5. Target block time utilization and late case starts. Make sure your physicians are using their block time to full effect, Mr. Martin says. If one physician isn't using his scheduled block time — and another wants to bring more cases to the ASC — talk to the physicians and see if one will relinquish his time. You may want to bring the medical director into this conversation to smooth the process.
Mr. Martin says it's also important to release block time early, so that physicians can add cases in the empty slots before the date passes. "A good yardstick is to release block time five days before," he says. "If you're releasing time that's then not being filled, that's a problem."
He says it's also important to keep track of late case starts, which can push the whole day's schedule back and create dissatisfaction among physicians. "If the first provider is a habitually late provider, perhaps he or she should not have the first case of the day," he says.
6. Script your processes to create a calm atmosphere.
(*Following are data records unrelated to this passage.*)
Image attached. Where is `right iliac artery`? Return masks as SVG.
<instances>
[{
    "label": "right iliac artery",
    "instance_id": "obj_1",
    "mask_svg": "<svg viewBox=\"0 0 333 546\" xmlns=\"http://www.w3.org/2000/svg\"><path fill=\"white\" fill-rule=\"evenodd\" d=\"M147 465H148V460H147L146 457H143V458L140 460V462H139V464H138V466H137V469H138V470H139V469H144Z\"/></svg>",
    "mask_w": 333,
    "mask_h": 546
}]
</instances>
Patients will feel more calm and cases will move more smoothly if staff can explain every step of the process as it happens, says Mr. Martin. "We work on training the staff to explain to the patient why they're moving from one room to another, how we evaluate them before they're released " he says.
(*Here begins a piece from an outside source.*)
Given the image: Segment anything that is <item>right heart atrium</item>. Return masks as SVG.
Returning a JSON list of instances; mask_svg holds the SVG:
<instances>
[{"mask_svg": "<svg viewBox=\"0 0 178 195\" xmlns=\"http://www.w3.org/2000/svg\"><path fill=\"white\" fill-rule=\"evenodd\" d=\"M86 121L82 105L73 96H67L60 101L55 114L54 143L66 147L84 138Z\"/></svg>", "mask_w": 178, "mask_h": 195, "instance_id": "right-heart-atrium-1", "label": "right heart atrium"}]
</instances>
This scripting helps in two ways: First, the patient feels calm and cared for because they understands what's happening. Second, staff can move through the steps efficiently because they're so used to repeating the same script every day.
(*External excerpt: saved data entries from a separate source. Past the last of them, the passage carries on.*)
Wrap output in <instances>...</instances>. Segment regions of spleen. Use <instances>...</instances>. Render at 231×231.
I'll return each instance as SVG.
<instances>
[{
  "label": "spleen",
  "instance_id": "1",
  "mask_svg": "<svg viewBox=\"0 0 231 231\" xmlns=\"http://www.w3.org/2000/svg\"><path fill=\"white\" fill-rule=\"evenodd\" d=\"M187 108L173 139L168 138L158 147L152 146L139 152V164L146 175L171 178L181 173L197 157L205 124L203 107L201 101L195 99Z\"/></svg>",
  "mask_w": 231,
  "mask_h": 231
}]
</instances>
7. Work to standardize implants. Implant costs can drag down net reimbursement very quickly, so make sure your physicians understand the importance of standardization. Mr. Martin says Surgical Management Professionals has found that comparing costs — without physician names included — can help spur healthy competition among providers.
"Having board support and medical director support is very effective in this regard," he says. "The ASC should have a supply value analysis committee that evaluates supply costs and includes a physician, some clinical management and the materials manager." He says this group should meet on a monthly or quarterly basis to discuss any "outlier" implants and chat with physicians about possible standardization or generic purchasing.
8. Look at contracts for laundry and maintenance. Make sure you look at your contracts for laundry and maintenance on an annual basis, at the least, Mr. Martin says. "You really don't know what's happening in the market unless you get a competitive quote," he says. Look at your bill and determine whether you need to be paying for everything in your contract.
9. Consider adding a more lucrative specialty. If you're highly dependent on a few specialties with historically low reimbursement, you might consider adding a specialty that averages a higher payoff per case, Mr. Martin says. For example, orthopedics generally provides robust reimbursement, as long as you can negotiate a carve-out for the expensive implants required. The issue with adding orthopedics is the significant capital outlay required for the specialty.
"You'd want to make sure you had a group of orthopedic surgeons who would commit to the facility," Mr. Martin says. "You'll have an additional cost in capital and supplies as well as the additional revenue." He says orthopedics is also very different clinically — and in terms of scheduling — than specialties like GI and ophthalmology, which depend on moving many cases through the ASC at a rapid pace. He says if a surgery center is already performing GI and ophthalmology, pain management might be an easier addition to start with.